EXERCISE INSTRUCTIONS →
From the listing below, extract every line containing "drawer".

DATA PROVIDED →
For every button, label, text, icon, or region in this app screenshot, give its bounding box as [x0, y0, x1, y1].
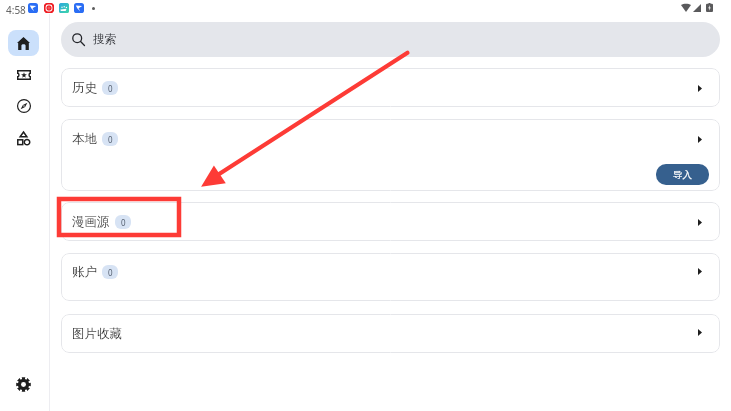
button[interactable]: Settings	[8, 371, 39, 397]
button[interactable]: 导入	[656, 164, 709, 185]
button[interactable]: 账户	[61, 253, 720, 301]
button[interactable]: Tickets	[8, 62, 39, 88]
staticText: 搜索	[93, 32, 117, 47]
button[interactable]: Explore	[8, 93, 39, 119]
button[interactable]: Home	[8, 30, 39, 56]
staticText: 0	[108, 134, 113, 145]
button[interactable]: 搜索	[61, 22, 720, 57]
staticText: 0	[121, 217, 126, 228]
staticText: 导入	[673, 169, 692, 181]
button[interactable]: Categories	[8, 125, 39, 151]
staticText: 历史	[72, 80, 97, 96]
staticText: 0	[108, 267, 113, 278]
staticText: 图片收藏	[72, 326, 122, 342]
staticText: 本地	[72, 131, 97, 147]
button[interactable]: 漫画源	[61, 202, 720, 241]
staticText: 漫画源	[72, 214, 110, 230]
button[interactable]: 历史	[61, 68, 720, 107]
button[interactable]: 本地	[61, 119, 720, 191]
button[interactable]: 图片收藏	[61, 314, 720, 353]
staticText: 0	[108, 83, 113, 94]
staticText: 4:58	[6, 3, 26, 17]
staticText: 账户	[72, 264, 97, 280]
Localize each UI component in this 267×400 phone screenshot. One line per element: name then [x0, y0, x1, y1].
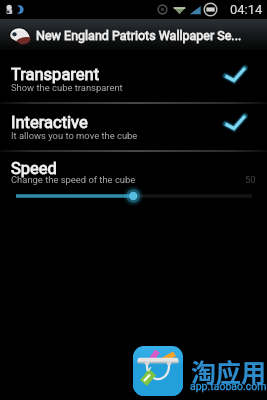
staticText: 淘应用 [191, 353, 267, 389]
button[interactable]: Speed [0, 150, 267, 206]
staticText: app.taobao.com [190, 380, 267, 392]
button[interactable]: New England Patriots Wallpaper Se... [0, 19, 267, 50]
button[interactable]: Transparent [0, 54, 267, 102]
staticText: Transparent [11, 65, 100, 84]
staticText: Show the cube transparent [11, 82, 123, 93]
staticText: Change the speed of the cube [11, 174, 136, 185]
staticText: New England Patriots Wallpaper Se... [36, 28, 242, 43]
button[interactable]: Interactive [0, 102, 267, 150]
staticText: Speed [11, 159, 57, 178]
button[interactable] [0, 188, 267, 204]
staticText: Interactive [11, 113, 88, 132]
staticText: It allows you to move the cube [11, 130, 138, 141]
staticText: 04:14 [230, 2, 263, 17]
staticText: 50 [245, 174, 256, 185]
* * *
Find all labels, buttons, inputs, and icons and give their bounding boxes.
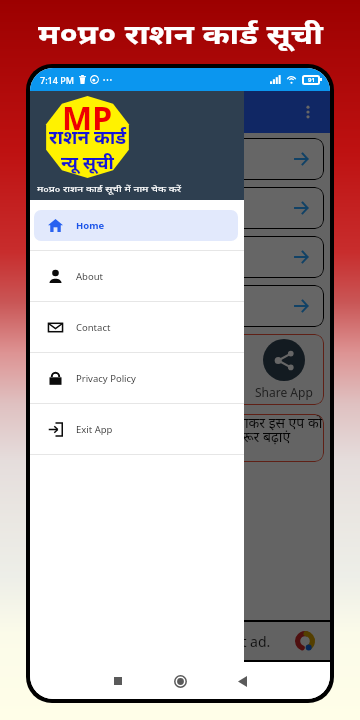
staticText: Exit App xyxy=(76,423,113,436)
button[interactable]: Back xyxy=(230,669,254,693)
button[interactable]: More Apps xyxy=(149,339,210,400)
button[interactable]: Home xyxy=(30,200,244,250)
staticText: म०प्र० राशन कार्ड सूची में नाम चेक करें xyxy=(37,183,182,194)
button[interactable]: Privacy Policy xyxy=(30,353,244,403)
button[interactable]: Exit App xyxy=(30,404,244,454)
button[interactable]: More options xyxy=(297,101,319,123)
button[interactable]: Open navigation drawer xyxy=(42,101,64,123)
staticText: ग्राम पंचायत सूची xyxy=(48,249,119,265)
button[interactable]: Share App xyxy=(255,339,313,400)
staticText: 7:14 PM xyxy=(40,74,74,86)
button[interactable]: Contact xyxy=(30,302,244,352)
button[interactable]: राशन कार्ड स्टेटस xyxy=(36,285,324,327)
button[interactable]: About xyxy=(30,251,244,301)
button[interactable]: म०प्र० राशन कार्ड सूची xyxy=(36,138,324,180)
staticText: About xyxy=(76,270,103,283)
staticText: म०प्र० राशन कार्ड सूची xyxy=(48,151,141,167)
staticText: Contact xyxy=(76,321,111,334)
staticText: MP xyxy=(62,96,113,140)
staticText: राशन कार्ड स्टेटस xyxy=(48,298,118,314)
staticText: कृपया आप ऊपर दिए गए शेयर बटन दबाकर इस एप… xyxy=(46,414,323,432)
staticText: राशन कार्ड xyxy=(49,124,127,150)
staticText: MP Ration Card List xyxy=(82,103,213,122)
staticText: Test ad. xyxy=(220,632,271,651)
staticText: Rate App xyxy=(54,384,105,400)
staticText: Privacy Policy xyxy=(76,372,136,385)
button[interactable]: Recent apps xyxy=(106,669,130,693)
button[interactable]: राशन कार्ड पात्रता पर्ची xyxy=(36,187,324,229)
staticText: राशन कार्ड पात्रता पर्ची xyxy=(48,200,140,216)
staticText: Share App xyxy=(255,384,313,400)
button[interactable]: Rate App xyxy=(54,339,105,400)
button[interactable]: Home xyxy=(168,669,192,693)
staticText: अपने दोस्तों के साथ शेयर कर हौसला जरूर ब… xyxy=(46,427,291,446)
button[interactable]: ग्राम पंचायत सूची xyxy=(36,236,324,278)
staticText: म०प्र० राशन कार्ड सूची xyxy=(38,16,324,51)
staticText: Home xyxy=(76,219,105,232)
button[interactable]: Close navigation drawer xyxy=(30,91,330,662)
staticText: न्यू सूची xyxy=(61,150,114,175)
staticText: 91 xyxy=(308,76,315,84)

PROBLEM SOLUTION →
button[interactable]: Open navigation drawer xyxy=(42,101,64,123)
button[interactable]: Close navigation drawer xyxy=(30,91,330,662)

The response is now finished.